Rizzetta: "Campobasso è un progetto magico. Qui il calcio è identità e famiglia"

Rizzetta: "Campobasso è un progetto magico. Qui il calcio è identità e famiglia"TMW/TuttoC.com
Matt Rizzetta
© foto di Nicola D'Elisiis
martedì 5 maggio 2026, 10:00Girone B
di Valeria Debbia

Intervenuto sui canali ufficiali del club, come raccolto dai colleghi di TMW, il co-proprietario del Campobasso Matt Rizzetta ha raccontato con passione lo stato di grazia del progetto rossoblù, il legame profondo con la città e le ambizioni future della società molisana. «Sì, è stato qualcosa di incredibile per noi.
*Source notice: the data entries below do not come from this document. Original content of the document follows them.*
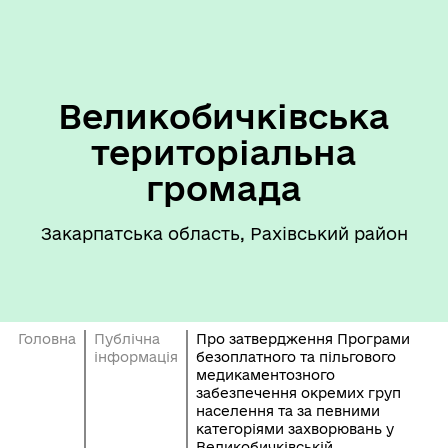
Великобичківська
територіальна
громада
Закарпатська область, Рахівський район
Головна
Публічна
Про затвердження Програми
інформація
безоплатного та пільгового
медикаментозного
забезпечення окремих груп
населення та за певними
категоріями захворювань у
Великобичківській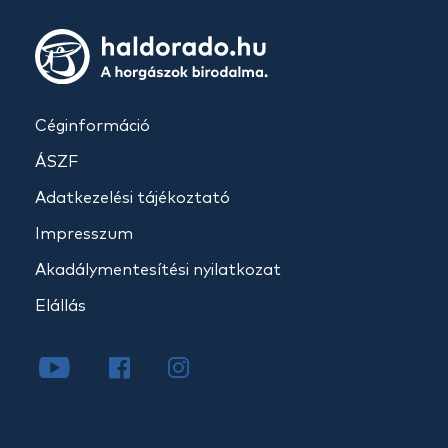
Céginformáció
ÁSZF
Adatkezelési tájékoztató
Impresszum
Akadálymentesítési nyilatkozat
Elállás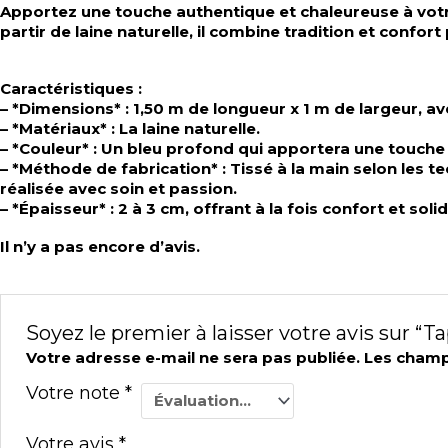
Apportez une touche authentique et chaleureuse à votre 
partir de laine naturelle, il combine tradition et confort
Caractéristiques :
– *Dimensions* : 1,50 m de longueur x 1 m de largeur, a
– *Matériaux* : La laine naturelle.
– *Couleur* : Un bleu profond qui apportera une touche 
– *Méthode de fabrication* : Tissé à la main selon les 
réalisée avec soin et passion.
– *Épaisseur* : 2 à 3 cm, offrant à la fois confort et so
Il n’y a pas encore d’avis.
Soyez le premier à laisser votre avis sur “Ta
Votre adresse e-mail ne sera pas publiée.
Les champ
Votre note
*
Votre avis
*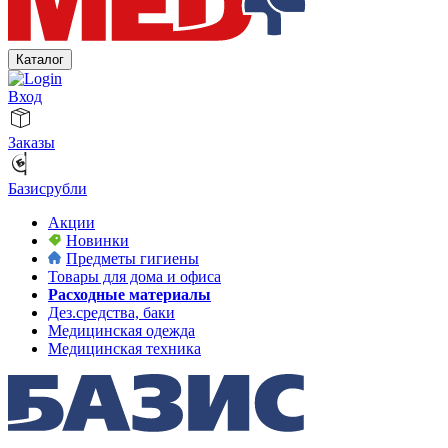
Каталог
Вход
Заказы
Базисрубли
Акции
Новинки
Предметы гигиены
Товары для дома и офиса
Расходные материалы
Дез.средства, баки
Медицинская одежда
Медицинская техника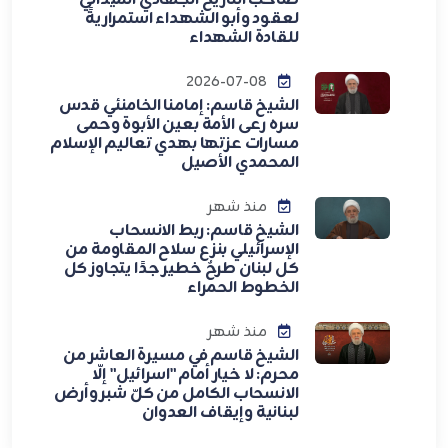
لعقود وأبو الشهداء استمراريةً
للقادة الشهداء
2026-07-08
الشيخ قاسم: إمامنا الخامنئي قدس
سره رعى الأمة بعين الأبوة وحمى
مسارات عزتها بهدي تعاليم الإسلام
المحمدي الأصيل
منذ شهر
الشيخ قاسم: ربط الانسحاب
الإسرائيلي بنزع سلاح المقاومة من
كل لبنان طرحٌ خطير جدًا يتجاوز كل
الخطوط الحمراء
منذ شهر
الشيخ قاسم في مسيرة العاشر من
محرم: لا خيار أمام "اسرائيل" إلّا
الانسحاب الكامل من كلّ شبر وأرض
لبنانية وإيقاف العدوان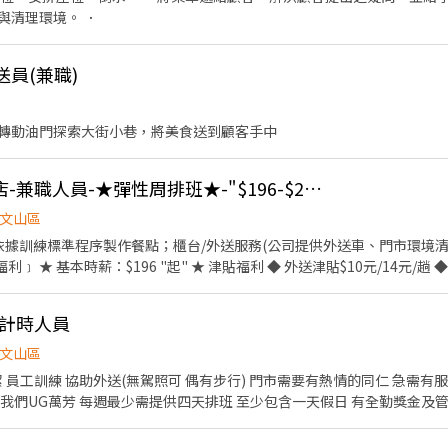
與清理環境。 ．
送員(兼職)
轉動油門探索大街小巷，將美食送到顧客手中
🍕必勝客🍕文山木新店-兼職人員-★彈性周排班★-"$196-$206"-
文山區
用餐折扣：每月任職滿50小時，即享有乙次員工折扣優惠85折簡
職計時人員
牌禮卷 讓生日更有溫度 你過節我
，每年職福會提供你旅遊津貼 好好享受幸福人生 ◎ 詳細工作
文山區
駕照可 偶有步行) 門市需要有熱情的同仁 急需有服務熱忱的夥伴加入 只要您自
認活潑開朗服務好 歡迎加入我們UG萬芳 每週最少需提供四天排班 至少包含一天假日 有全勤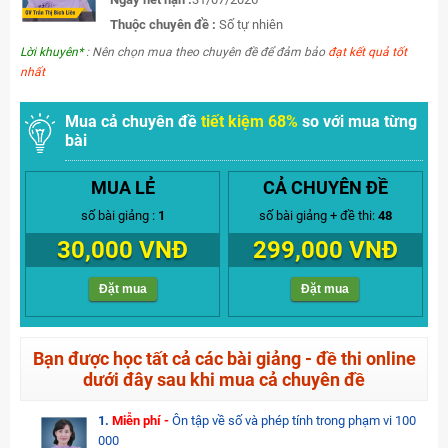
Thuộc chuyên đề :
Số tự nhiên
Lời khuyên*
: Nên chọn mua theo chuyên đề để đảm bảo
đạt kết quả tốt
nhất
Mua cả chuyên đề
tiết kiệm 68%
so với mua từng
bài
MUA LẺ
CẢ CHUYÊN ĐỀ
số bài giảng :
1
số bài giảng + đề thi:
48
30,000 VNĐ
299,000 VNĐ
Đặt mua
Đặt mua
Bạn được học tất cả các bài giảng - đề thi online
dưới đây sau khi mua cả chuyên đề
1.
Miễn phí -
Ôn tập về số và phép tính trong phạm vi 100
000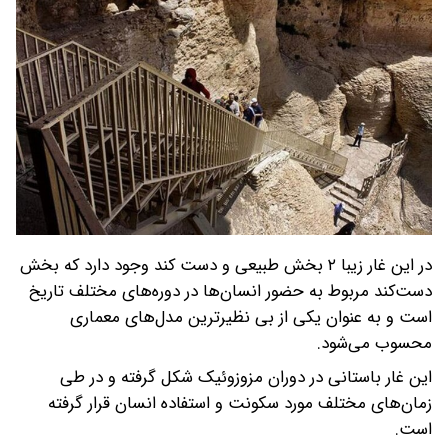
در این غار زیبا ۲ بخش طبیعی و دست ‌کند وجود دارد که بخش
دست‌کند مربوط به حضور انسان‌ها در دوره‌های مختلف تاریخ
است و به عنوان یکی از بی نظیرترین مدل‌های معماری
محسوب می‌شود.
این غار باستانی در دوران مزوزوئیک شکل گرفته و در طی
زمان‌های مختلف مورد سکونت و استفاده انسان قرار گرفته
است.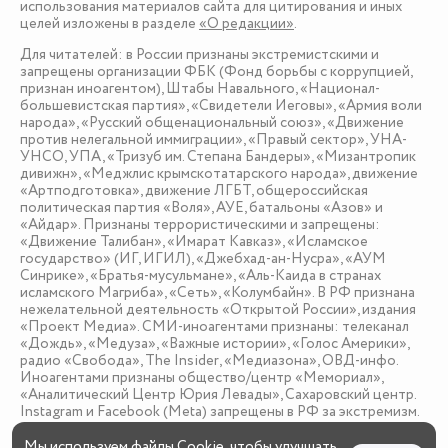
использования материалов сайта для цитирования и иных
целей изложены в разделе
«О редакции»
.
Для читателей: в России признаны экстремистскими и
запрещены организации ФБК (Фонд борьбы с коррупцией,
признан иноагентом), Штабы Навального, «Национал-
большевистская партия», «Свидетели Иеговы», «Армия воли
народа», «Русский общенациональный союз», «Движение
против нелегальной иммиграции», «Правый сектор», УНА-
УНСО, УПА, «Тризуб им. Степана Бандеры», «Мизантропик
дивижн», «Меджлис крымскотатарского народа», движение
«Артподготовка», движение ЛГБТ, общероссийская
политическая партия «Воля», АУЕ, батальоны «Азов» и
«Айдар». Признаны террористическими и запрещены:
«Движение Талибан», «Имарат Кавказ», «Исламское
государство» (ИГ, ИГИЛ), «Джебхад-ан-Нусра», «АУМ
Синрике», «Братья-мусульмане», «Аль-Каида в странах
исламского Магриба», «Сеть», «Колумбайн». В РФ признана
нежелательной деятельность «Открытой России», издания
«Проект Медиа». СМИ-иноагентами признаны: телеканал
«Дождь», «Медуза», «Важные истории», «Голос Америки»,
радио «Свобода», The Insider, «Медиазона», ОВД-инфо.
Иноагентами признаны общество/центр «Мемориал»,
«Аналитический Центр Юрия Левады», Сахаровский центр.
Instagram и Facebook (Metа) запрещены в РФ за экстремизм.
Мы используем
файлы Cookie
, чтобы улучшать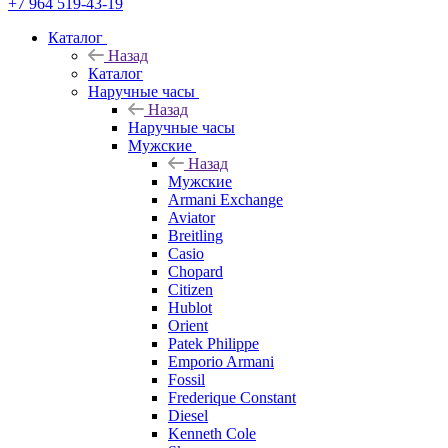
+7 964 519-43-19
Каталог
Назад
Каталог
Наручные часы
Назад
Наручные часы
Мужские
Назад
Мужские
Armani Exchange
Aviator
Breitling
Casio
Chopard
Citizen
Hublot
Orient
Patek Philippe
Emporio Armani
Fossil
Frederique Constant
Diesel
Kenneth Cole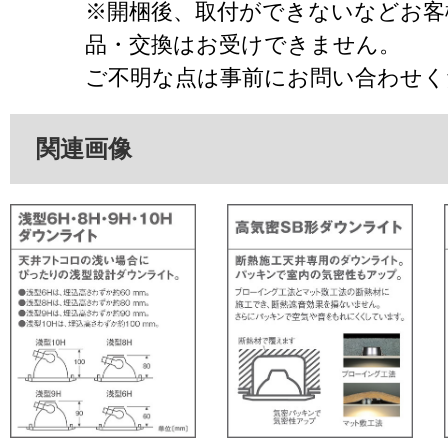
※開梱後、取付ができないなどお客
品・交換はお受けできません。
ご不明な点は事前にお問い合わせく
関連画像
Un progetto quasi magico: siamo partiti quattro anni fa come squadra dilettantistica e oggi ci troviamo qui, dopo stagioni importanti, a vivere qualcosa che mancava da 40 anni» ha esordito Rizzetta. «Si vede cosa significa questo club per la gente: in Molise il calcio è identità, appartenenza. Non è solo sport, è un vero progetto sociale».

Sul rapporto costruito con la città e i tifosi, il co-proprietario ha usato parole molto sentite: «Fin dal primo momento abbiamo sentito un senso di appartenenza. Qui tutti ti fanno sentire a casa, è qualcosa di straordinario. Campobasso per me significa una cosa sola: famiglia. Siamo una grande famiglia, ci sosteniamo sempre. Certo, come in tutte le famiglie ci sono momenti diversi, ma si cresce insieme e si va avanti».

Rizzetta ha poi voluto sottolineare il valore del lavoro di squadra dietro le quinte: «Fondamentale. Non è merito mio, ma dello staff, dei giocatori e soprattutto di chi lavora lontano dai riflettori. Ci sono persone che dedicano tutto, 24 ore al giorno, per questo progetto. Sono loro il vero motore del Campobasso».

Il Campobasso è vicinissimo a un traguardo storico. Per Rizzetta sarebbe il coronamento di un percorso straordinario: «Significa tutto. Quando siamo arrivati eravamo nei dilettanti, e pensare di poter lottare per tornare in Serie B dopo oltre 40 anni sembrava impossibile. Oggi invece è un sogno concreto. E la cosa più bella è che lo stiamo vivendo tutti insieme».

Il co-proprietario ha infine parlato del fascino di una realtà ancora poco conosciuta a livello nazionale: «Assolutamente sì, ed è uno dei motivi per cui l’abbiamo scelta. In un’Italia ormai scoperta in ogni angolo, il Molise rappresenta qualcosa di autentico: una regione piccola, ma ricca di passione, bellezza e persone straordinarie. C’è ancora tanto da scoprire e noi sentiamo la responsabilità di valorizzarla, anche attraverso il calcio».

E sul ruolo che il calcio può avere per il territorio, Rizzetta è stato chiaro: «Senza dubbio. Vogliamo contribuire a mettere il Molise sulla mappa, come merita. Qui ci sono risorse incredibili, naturali e umane. Il calcio è un veicolo potente per raccontarle al mondo».